→ What you need to do: Starting at the line that contains "Solution fibre optique" in the listing below, write out every line word for word until you have written the line that contains "Bloc autonome d'éclairage".

→ Source data:
______________________________

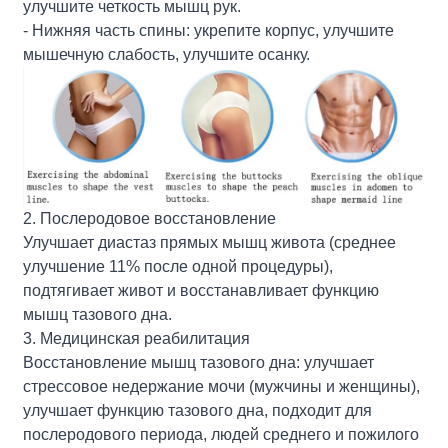
улучшите четкость мышц рук.
- Нижняя часть спины: укрепите корпус, улучшите
мышечную слабость, улучшите осанку.
2. Послеродовое восстановление
Улучшает диастаз прямых мышц живота (среднее
улучшение 11% после одной процедуры),
подтягивает живот и восстанавливает функцию
мышц тазового дна.
3. Медицинская реабилитация
Восстановление мышц тазового дна: улучшает
стрессовое недержание мочи (мужчины и женщины),
улучшает функцию тазового дна, подходит для
послеродового периода, людей среднего и пожилого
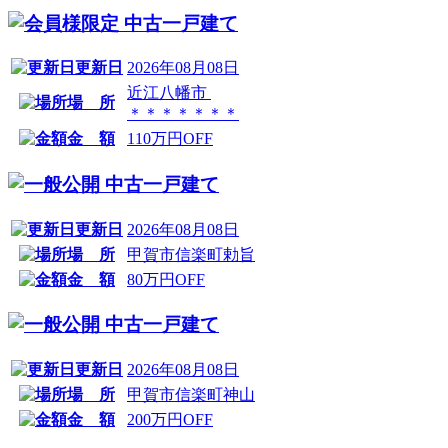
中古一戸建て
更新日
2026年08月08日
近江八幡市
場 所
＊＊＊＊＊＊＊
金 額
110万円OFF
中古一戸建て
更新日
2026年08月08日
場 所
甲賀市信楽町勅旨
金 額
80万円OFF
中古一戸建て
更新日
2026年08月08日
場 所
甲賀市信楽町神山
金 額
200万円OFF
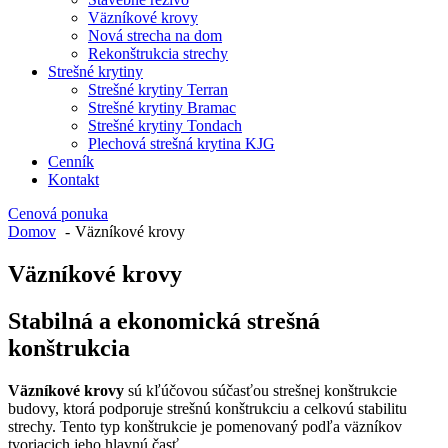
Väzníkové krovy
Nová strecha na dom
Rekonštrukcia strechy
Strešné krytiny
Strešné krytiny Terran
Strešné krytiny Bramac
Strešné krytiny Tondach
Plechová strešná krytina KJG
Cenník
Kontakt
Cenová ponuka
Domov
Väzníkové krovy
Väzníkové krovy
Stabilná a ekonomická strešná
konštrukcia
Väzníkové krovy
sú kľúčovou súčasťou strešnej konštrukcie
budovy, ktorá podporuje strešnú konštrukciu a celkovú stabilitu
strechy. Tento typ konštrukcie je pomenovaný podľa väzníkov
tvoriacich jeho hlavnú časť.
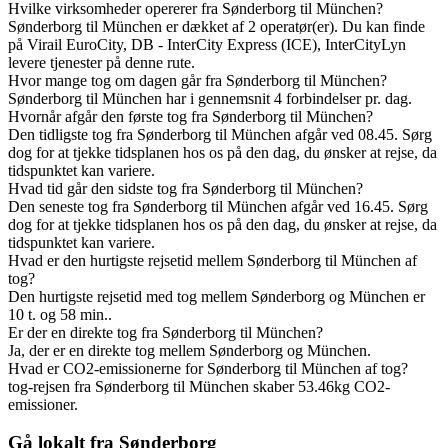
Hvilke virksomheder opererer fra Sønderborg til München?
Sønderborg til München er dækket af 2 operatør(er). Du kan finde
på Virail EuroCity, DB - InterCity Express (ICE), InterCityLyn
levere tjenester på denne rute.
Hvor mange tog om dagen går fra Sønderborg til München?
Sønderborg til München har i gennemsnit 4 forbindelser pr. dag.
Hvornår afgår den første tog fra Sønderborg til München?
Den tidligste tog fra Sønderborg til München afgår ved 08.45. Sørg
dog for at tjekke tidsplanen hos os på den dag, du ønsker at rejse, da
tidspunktet kan variere.
Hvad tid går den sidste tog fra Sønderborg til München?
Den seneste tog fra Sønderborg til München afgår ved 16.45. Sørg
dog for at tjekke tidsplanen hos os på den dag, du ønsker at rejse, da
tidspunktet kan variere.
Hvad er den hurtigste rejsetid mellem Sønderborg til München af
tog?
Den hurtigste rejsetid med tog mellem Sønderborg og München er
10 t. og 58 min..
Er der en direkte tog fra Sønderborg til München?
Ja, der er en direkte tog mellem Sønderborg og München.
Hvad er CO2-emissionerne for Sønderborg til München af tog?
tog-rejsen fra Sønderborg til München skaber 53.46kg CO2-
emissioner.
Gå lokalt fra Sønderborg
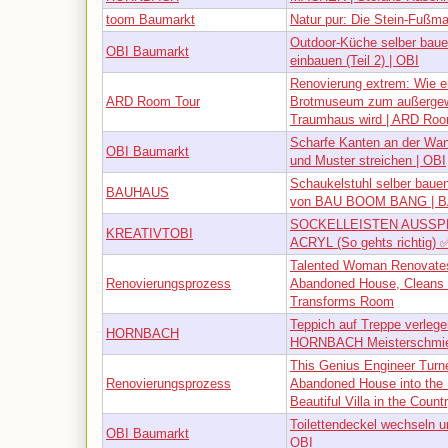
toom Baumarkt
Natur pur: Die Stein-Fußma
Outdoor-Küche selber bauen
OBI Baumarkt
einbauen (Teil 2) | OBI
Renovierung extrem: Wie ei
ARD Room Tour
Brotmuseum zum außergew
Traumhaus wird | ARD Roo
Scharfe Kanten an der Wa
OBI Baumarkt
und Muster streichen | OBI
Schaukelstuhl selber baue
BAUHAUS
von BAU BOOM BANG | 
SOCKELLEISTEN AUSSP
KREATIVTOBI
ACRYL (So gehts richtig) 
Talented Woman Renovates
Renovierungsprozess
Abandoned House, Cleans 
Transforms Room
Teppich auf Treppe verlege
HORNBACH
HORNBACH Meisterschmi
This Genius Engineer Turn
Renovierungsprozess
Abandoned House into the
Beautiful Villa in the Count
Toilettendeckel wechseln un
OBI Baumarkt
OBI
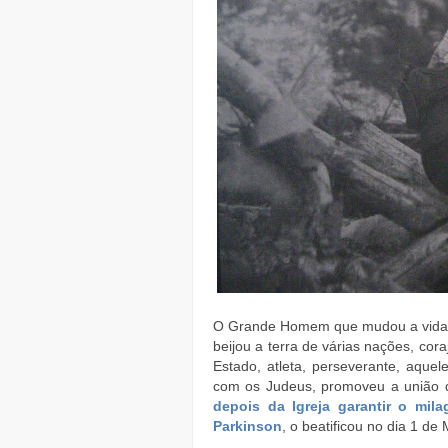
O Grande Homem que mudou a vida d
beijou a terra de várias nações, cora
Estado, atleta, perseverante, aquel
com os Judeus, promoveu a união das
depois da Igreja garantir o mila
Parkinson
, o beatificou no dia 1 de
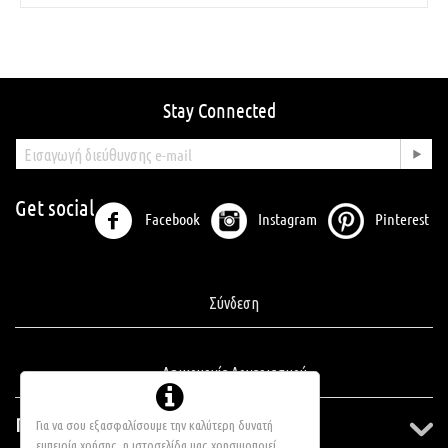
Stay Connected
Get social
Facebook
Instagram
Pinterest
Σύνδεση
Δημιουργία Λογαριασμού
Πληροφορίες
Για να σου εξασφαλίσουμε την καλύτερη δυνατή
εμπειρία χρήσης, η ιστοσελίδα μας χρησιμοποιεί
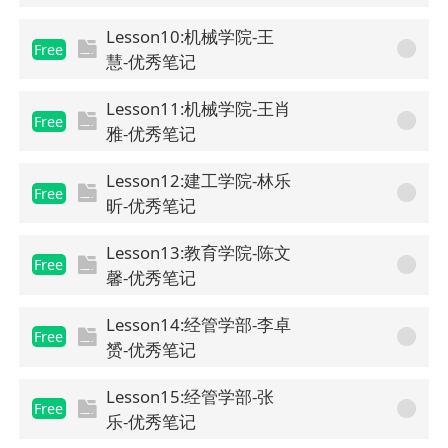
Lesson10:机械学院-王
Free
慧-优秀笔记
Lesson11:机械学院-王肖
Free
雅-优秀笔记
Lesson12:建工学院-林乐
Free
昕-优秀笔记
Lesson13:教育学院-陈文
Free
馨-优秀笔记
Lesson14:经管学部-李卓
Free
赟-优秀笔记
Lesson15:经管学部-张
Free
乐-优秀笔记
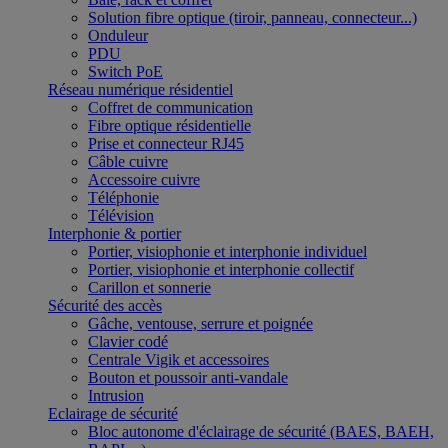
Solution fibre optique (tiroir, panneau, connecteur...)
Onduleur
PDU
Switch PoE
Réseau numérique résidentiel
Coffret de communication
Fibre optique résidentielle
Prise et connecteur RJ45
Câble cuivre
Accessoire cuivre
Téléphonie
Télévision
Interphonie & portier
Portier, visiophonie et interphonie individuel
Portier, visiophonie et interphonie collectif
Carillon et sonnerie
Sécurité des accès
Gâche, ventouse, serrure et poignée
Clavier codé
Centrale Vigik et accessoires
Bouton et poussoir anti-vandale
Intrusion
Eclairage de sécurité
Bloc autonome d'éclairage de sécurité (BAES, BAEH,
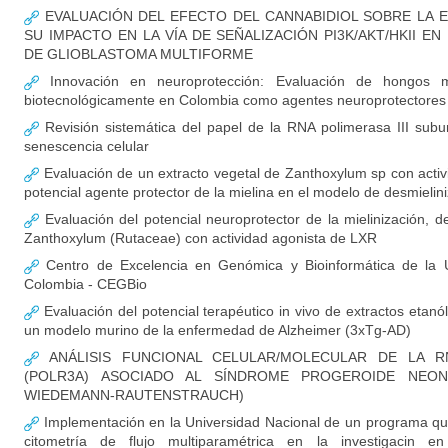
EVALUACIÓN DEL EFECTO DEL CANNABIDIOL SOBRE LA E
SU IMPACTO EN LA VÍA DE SEÑALIZACIÓN PI3K/AKT/HKII 
DE GLIOBLASTOMA MULTIFORME
Innovación en neuroprotección: Evaluación de hongos ma
biotecnológicamente en Colombia como agentes neuroprotectores
Revisión sistemática del papel de la RNA polimerasa III sub
senescencia celular
Evaluación de un extracto vegetal de Zanthoxylum sp con acti
potencial agente protector de la mielina en el modelo de desmielin
Evaluación del potencial neuroprotector de la mielinización, d
Zanthoxylum (Rutaceae) con actividad agonista de LXR
Centro de Excelencia en Genómica y Bioinformática de la U
Colombia - CEGBio
Evaluación del potencial terapéutico in vivo de extractos etan
un modelo murino de la enfermedad de Alzheimer (3xTg-AD)
ANÁLISIS FUNCIONAL CELULAR/MOLECULAR DE LA RN
(POLR3A) ASOCIADO AL SÍNDROME PROGEROIDE NEON
WIEDEMANN-RAUTENSTRAUCH)
Implementación en la Universidad Nacional de un programa qu
citometría de flujo multiparamétrica en la investigacin en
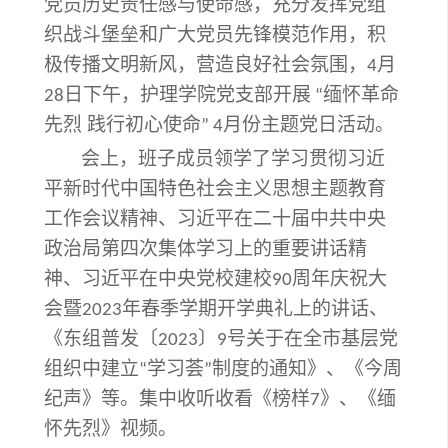
党员历史责任感与使命感，充分发挥党组
织战斗堡垒和广大党员先锋模范作用，积
极传播文明新风，营造良好社会氛围，
月
4
日下午，
护理学院党支部
开展
缅怀革命
28
“
先烈
践行初心使命
月份主题党日活动。
” 4
会上，班子成员领学了学习贯彻习近
平新时代中国特色社会主义思想主题教育
工作会议精神、习近平在二十届中共中央
政治局第四次集体学习上的重要讲话精
神、习近平在中央党校建校
周年庆祝大
90
会暨
年春季学期开学典礼上的讲话、
2023
《东组普发〔
〕
号关于在全市基层党
2023
9
组织中建立
学习荟
制度的通知》、《今周
“
”
纪声》等。集中收听收看《榜样
》、《缅
7
怀先烈》视频。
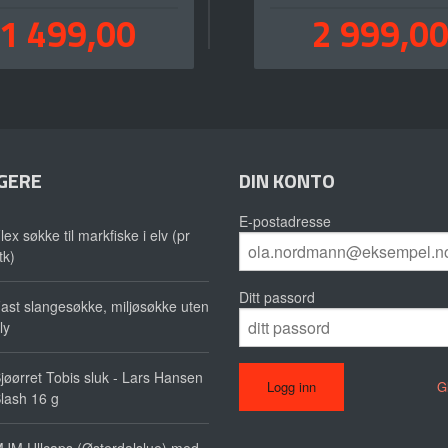
Pris
Pris
1 499,00
2 999,0
inkl.
mva.
GERE
DIN KONTO
E-postadresse
lex søkke til markfiske i elv (pr
tk)
Ditt passord
ast slangesøkke, miljøsøkke uten
ly
jøørret Tobis sluk - Lars Hansen
G
lash 16 g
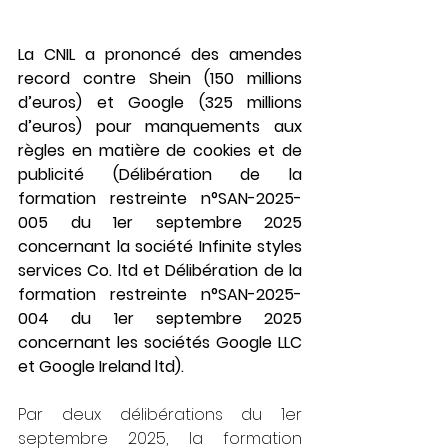
La CNIL a prononcé des amendes 
record contre Shein (150 millions 
d’euros) et Google (325 millions 
d’euros) pour manquements aux 
règles en matière de cookies et de 
publicité (Délibération de la 
formation restreinte n°SAN-2025-
005 du 1er septembre 2025 
concernant la société Infinite styles 
services Co. ltd et Délibération de la 
formation restreinte n°SAN-2025-
004 du 1er septembre 2025 
concernant les sociétés Google LLC 
et Google Ireland ltd).
Par deux délibérations du 1er 
septembre 2025, la formation 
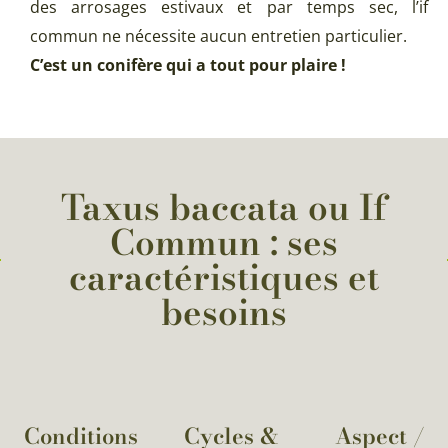
des arrosages estivaux et par temps sec, l’if
commun ne nécessite aucun entretien particulier.
C’est un conifère qui a tout pour plaire !
Taxus baccata ou If
Commun : ses
caractéristiques et
besoins
Conditions
Cycles &
Aspect /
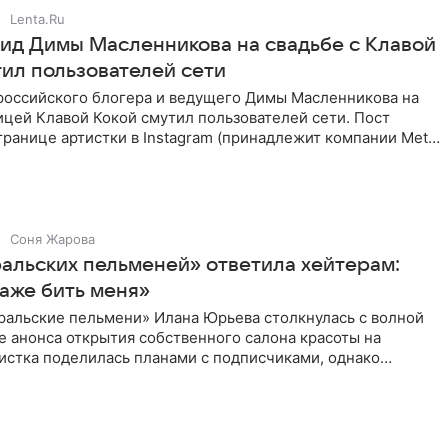
Lenta.Ru
ид Димы Масленникова на свадьбе с Клавой
тил пользователей сети
российского блогера и ведущего Димы Масленникова на
ицей Клавой Кокой смутил пользователей сети. Пост
транице артистки в Instagram (принадлежит компании Meta,
Соня Жарова
ральских пельменей» ответила хейтерам:
аже бить меня»
ральские пельмени» Илана Юрьева столкнулась с волной
е анонса открытия собственного салона красоты на
истка поделилась планами с подписчиками, однако
ики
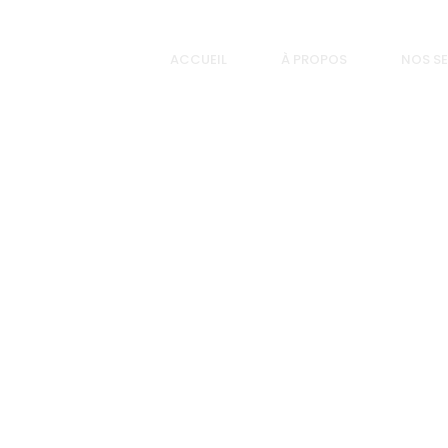
ACCUEIL
À PROPOS
NOS SE
LINKEDIN-CONTACT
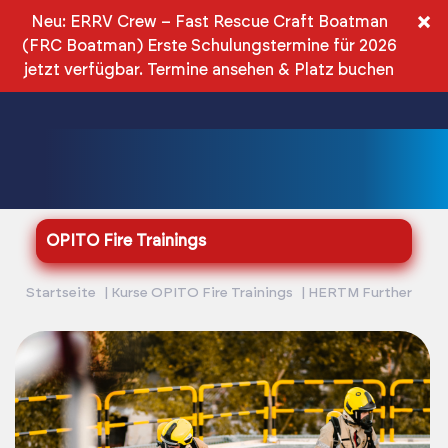
DE
×
Neu: ERRV Crew – Fast Rescue Craft Boatman
(FRC Boatman) Erste Schulungstermine für 2026
PLN
jetzt verfügbar.
Termine ansehen & Platz buchen
OPITO Fire Trainings
Startseite
Kurse OPITO Fire Trainings
HERTM Further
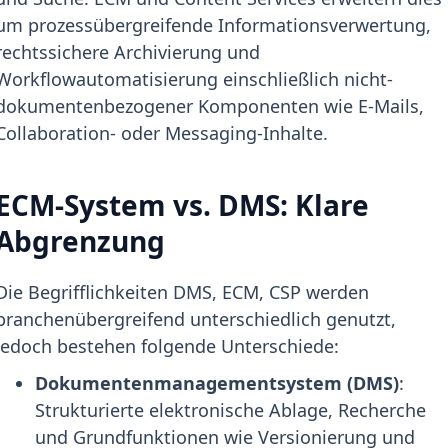
um prozessübergreifende Informationsverwertung,
rechtssichere Archivierung und
Workflowautomatisierung einschließlich nicht-
dokumentenbezogener Komponenten wie E-Mails,
Collaboration- oder Messaging-Inhalte.
ECM-System vs. DMS: Klare
Abgrenzung
Die Begrifflichkeiten DMS, ECM, CSP werden
branchenübergreifend unterschiedlich genutzt,
jedoch bestehen folgende Unterschiede:
Dokumentenmanagementsystem (DMS)
:
Strukturierte elektronische Ablage, Recherche
und Grundfunktionen wie Versionierung und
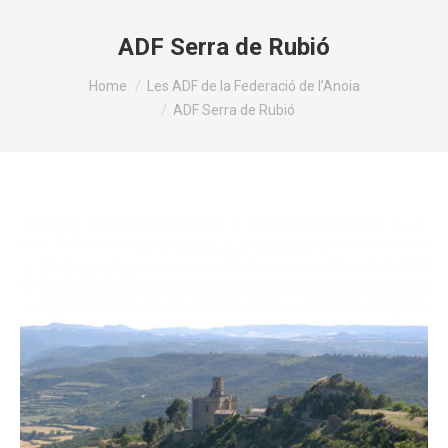
ADF Serra de Rubió
You are here:
Home
Les ADF de la Federació de l’Anoia
ADF Serra de Rubió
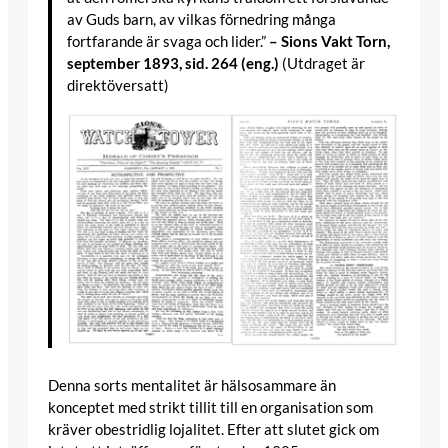
av Guds barn, av vilkas förnedring många
fortfarande är svaga och lider.”
– Sions Vakt Torn,
september 1893, sid. 264 (eng.)
(Utdraget är
direktöversatt)
Denna sorts mentalitet är hälsosammare än
konceptet med strikt tillit till en organisation som
kräver obestridlig lojalitet. Efter att slutet gick om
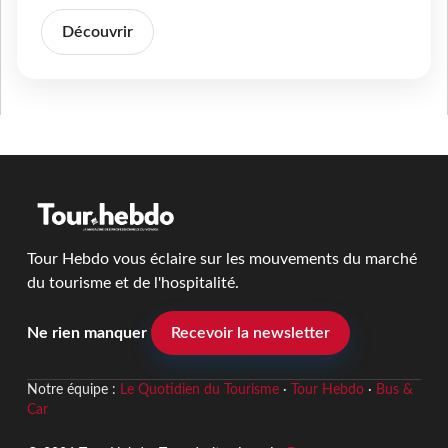
Découvrir
Tour Hebdo vous éclaire sur les mouvements du marché
du tourisme et de l'hospitalité.
Ne rien manquer
Recevoir la newsletter
Notre équipe :
Le Quotidien du Tourisme
·
Tour Hebdo
·
Bus &
Car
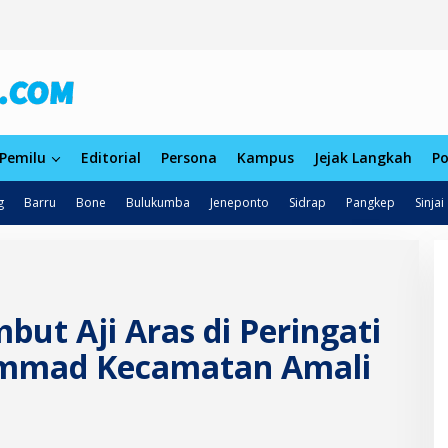
Pemilu
Editorial
Persona
Kampus
Jejak Langkah
Po
g
Barru
Bone
Bulukumba
Jeneponto
Sidrap
Pangkep
Sinjai
ut Aji Aras di Peringati
mmad Kecamatan Amali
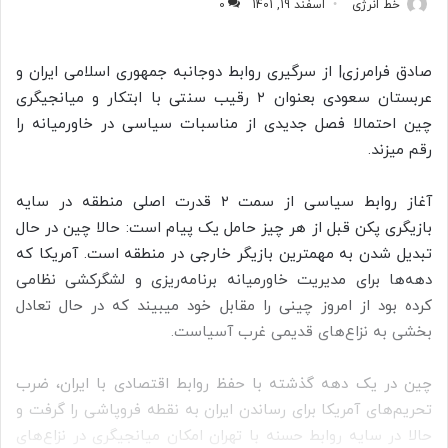
خط انرژی
اسفند 19, 1401
0
صادق فرامرزی| از سرگیری روابط دوجانبه جمهوری اسلامی ایران و
عربستان سعودی بعنوان ۲ رقیب سنتی با ابتکار و میانجیگری
چین احتمالا فصل جدیدی از مناسبات سیاسی در خاورمیانه را
رقم میزند.
آغاز روابط سیاسی از سمت ۲ قدرت اصلی منطقه در سایه
بازیگری پکن قبل از هر چیز حامل یک پیام است: حالا چین در حال
تبدیل شدن به مهمترین بازیگر خارجی در منطقه است. آمریکا که
دهه‌ها برای مدیریت خاورمیانه برنامه‌ریزی و لشگرکشی نظامی
کرده بود از امروز چینی را مقابل خود میبیند که در حال تعادل
بخشی به نزاع‌های قدیمی غرب آسیاست.
چین در یک دهه گذشته با حفظ روابط اقتصادی با ایران، ضرب
تحریم‌های آمریکا برای رساندن ایران به نقطه فروپاشی را گرفت و
حالا در سایه روابط حسنه با تهران امکان میانجیگری در نزاع‌های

______________________________

→ Result below:
Solution fibre optique (tiroir, panneau, connecteur...)
Onduleur
PDU
Switch PoE
Réseau numérique résidentiel
Coffret de communication
Fibre optique résidentielle
Prise et connecteur RJ45
Câble cuivre
Accessoire cuivre
Téléphonie
Télévision
Interphonie & portier
Portier, visiophonie et interphonie individuel
Portier, visiophonie et interphonie collectif
Carillon et sonnerie
Sécurité des accès
Gâche, ventouse, serrure et poignée
Clavier codé
Centrale Vigik et accessoires
Bouton et poussoir anti-vandale
Intrusion
Eclairage de sécurité
Bloc autonome d'éclairage de sécurité (BAES, BAEH,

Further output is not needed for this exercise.